MicroRNA-1254 was another studied miRNA in our research, which was down-regulated in the serum and tissue samples. Previous reports have indicated that miR-1254 expression is dysregulated in NSCLC patient serum (31, 32). MicroRNA-1254 has also been shown to induce cell apoptosis and cell cycle arrest, subsequently suppressing NSCLC cell growth (13). The down-regulation of miR-1254 in our patients suggests its involvement in the progression of NSCLC.
The higher mRNA expression level of K-RAS in the peripheral blood and tissue samples of the NSCLC patients compared to that of the healthy subjects was another main finding of the present study. In addition, both K-RAS protein and mRNA were detected in more people with NSCLC than in healthy subjects. These findings suggest that K-RAS can be considered a serum and tissue biomarker in NSCLC patients.
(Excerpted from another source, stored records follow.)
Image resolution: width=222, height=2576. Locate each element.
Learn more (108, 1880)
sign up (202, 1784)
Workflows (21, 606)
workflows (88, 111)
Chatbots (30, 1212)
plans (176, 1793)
K-RAS, an intracellular guanine nucleotide-binding protein or G-protein, belongs to the family of small GTPases, controlling multiple cellular functions such as proliferation, motility or survival, and apoptosis (33). K-RAS mutations are not only the most frequent oncogene aberrations in patients with lung cancers, but the role of the K-RAS oncogene in NSCLC remains unknown (34). It has been previously reported that K-RAS mutations are strictly associated with specific clinical features, such as clinical background, pathological characteristics, and predictive or prognostic implications (35). It has recently been suggested that the expression changes of genes affected by K-RAS mutations have higher prognostic relevance than the primary genetic alteration. So, secondary effects of a mutation are prominent and can be used as a prognostic signature in lung cancer (36). Therefore, the expression changes of the K-RAS gene and protein in the peripheral and blood samples were investigated in this study. Since it has been recently shown that oncogenic K-RAS induces lung tumorigenesis through different molecular mechanisms, such as miRNA modulation (7), the expression and existence of 3 aforementioned miRNAs miRNA-128, miR-335-5p, and miR-1254 were also investigated. MiRNA-30c and miRNA-21 levels have been shown to significantly elevate in NSCLC patients’ tissues at early stages compared to normal lung tissues and in plasma from the same patients.
Another major finding of the present study was the higher mRNA expression level of VEGF and the lower expression of miR-128b in the peripheral blood and tissue samples of NSCLC patients compared to healthy subjects. Unlike miRNA-128b, both VEGF protein and mRNA were also detected in more people with NSCLC than in healthy subjects. These findings suggest that VEGF can be considered a serum and tissue biomarker in patients with NSCLC (9). This study reported that the expression level of miR-128 is significantly downregulated in NSCLC tissues and cells and is significantly correlated with NSCLC pathological grading and lymph node metastasis. These findings showed that down-regulation of miR-128 may inhibit VEGF expression in NSCLC tissue and peripheral blood. The over-expression of miR-128 has been shown to inhibit VEGF-C expression in NSCLC cells (9).
5.1. Conclusions
The data obtained from the current study show that miR-335-5p, miR-1254, and miR-128 can play a role in NSCLC pathogenesis and tumorigenesis, at least in part, by modulation of proliferation, migration, and angiogenesis via targeting VEGF and K-RAS signaling pathways. K-RAS and VEGF may be target genes for miR-335-5p, miR-1254, and miR-128 in NSCLC patients.